What are the lines, word for word, from the line with "するコーチ・マック 琉球" up to and including the line with "favorito para conquistar" in the records below? Omit the pictures.

+===+

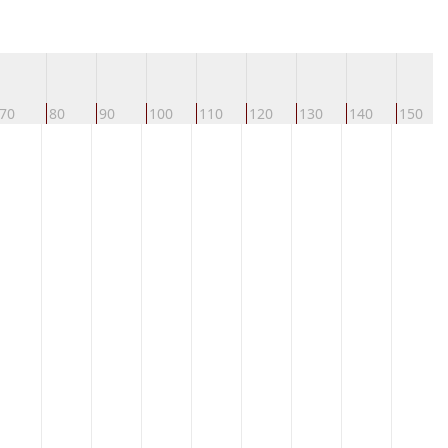
70
80
90
100
110
120
130
140
150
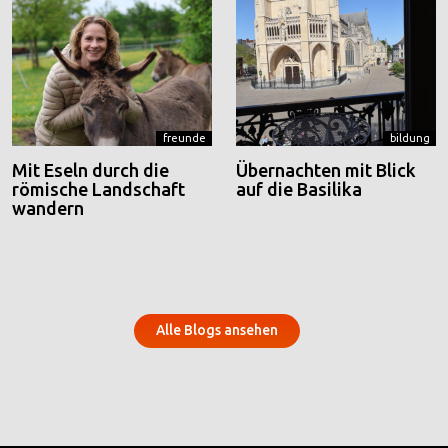
freunde
bildung
Mit Eseln durch die
Übernachten mit Blick
römische Landschaft
auf die Basilika
wandern
Alle Blogs ansehen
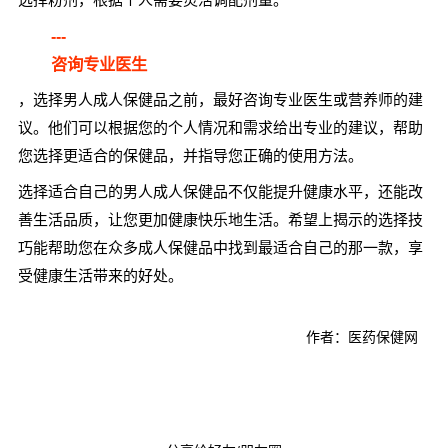
---
咨询专业医生
，选择男人成人保健品之前，最好咨询专业医生或营养师的建
议。他们可以根据您的个人情况和需求给出专业的建议，帮助
您选择更适合的保健品，并指导您正确的使用方法。
选择适合自己的男人成人保健品不仅能提升健康水平，还能改
善生活品质，让您更加健康快乐地生活。希望上揭示的选择技
巧能帮助您在众多成人保健品中找到最适合自己的那一款，享
受健康生活带来的好处。
作者：医药保健网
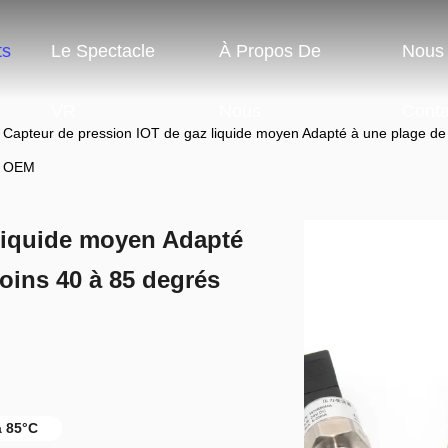
ts
Le Spectacle
À Propos De
Nous
VR
Nous
Conta
Capteur de pression IOT de gaz liquide moyen Adapté à une plage de
OEM
 liquide moyen Adapté
oins 40 à 85 degrés
à 85°C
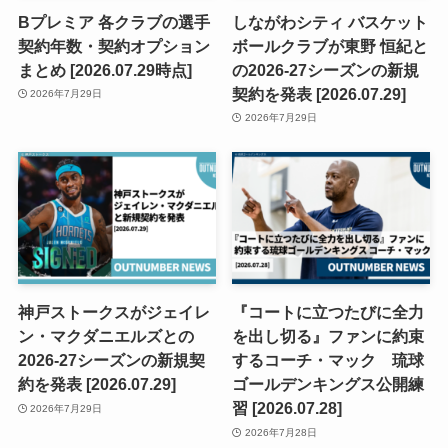
Bプレミア 各クラブの選手
しながわシティ バスケット
契約年数・契約オプション
ボールクラブが東野 恒紀と
まとめ [2026.07.29時点]
の2026-27シーズンの新規
契約を発表 [2026.07.29]
2026年7月29日
2026年7月29日
神戸ストークスがジェイレ
『コートに立つたびに全力
ン・マクダニエルズとの
を出し切る』ファンに約束
2026-27シーズンの新規契
するコーチ・マック 琉球
約を発表 [2026.07.29]
ゴールデンキングス公開練
習 [2026.07.28]
2026年7月29日
2026年7月28日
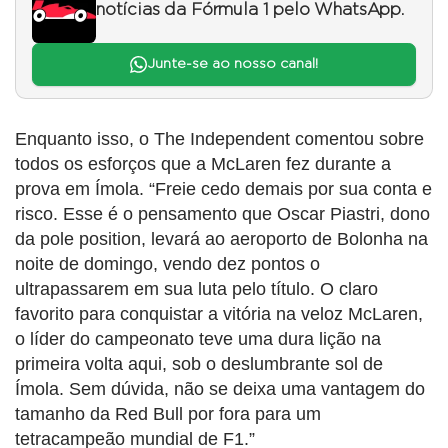
notícias da Fórmula 1 pelo WhatsApp.
Junte-se ao nosso canal!
Enquanto isso, o The Independent comentou sobre
todos os esforços que a McLaren fez durante a
prova em Ímola. “Freie cedo demais por sua conta e
risco. Esse é o pensamento que Oscar Piastri, dono
da pole position, levará ao aeroporto de Bolonha na
noite de domingo, vendo dez pontos o
ultrapassarem em sua luta pelo título. O claro
favorito para conquistar a vitória na veloz McLaren,
o líder do campeonato teve uma dura lição na
primeira volta aqui, sob o deslumbrante sol de
Ímola. Sem dúvida, não se deixa uma vantagem do
tamanho da Red Bull por fora para um
tetracampeão mundial de F1.”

+===+

• _Response_
するコーチ・マック 琉球
約を発表 [2026.07.29]
ゴールデンキングス公開練
習 [2026.07.28]
2026年7月29日
2026年7月28日
notícias da Fórmula 1 pelo WhatsApp.
Junte-se ao nosso canal!
Enquanto isso, o The Independent comentou sobre
todos os esforços que a McLaren fez durante a
prova em Ímola. “Freie cedo demais por sua conta e
risco. Esse é o pensamento que Oscar Piastri, dono
da pole position, levará ao aeroporto de Bolonha na
noite de domingo, vendo dez pontos o
ultrapassarem em sua luta pelo título. O claro
favorito para conquistar a vitória na veloz McLaren,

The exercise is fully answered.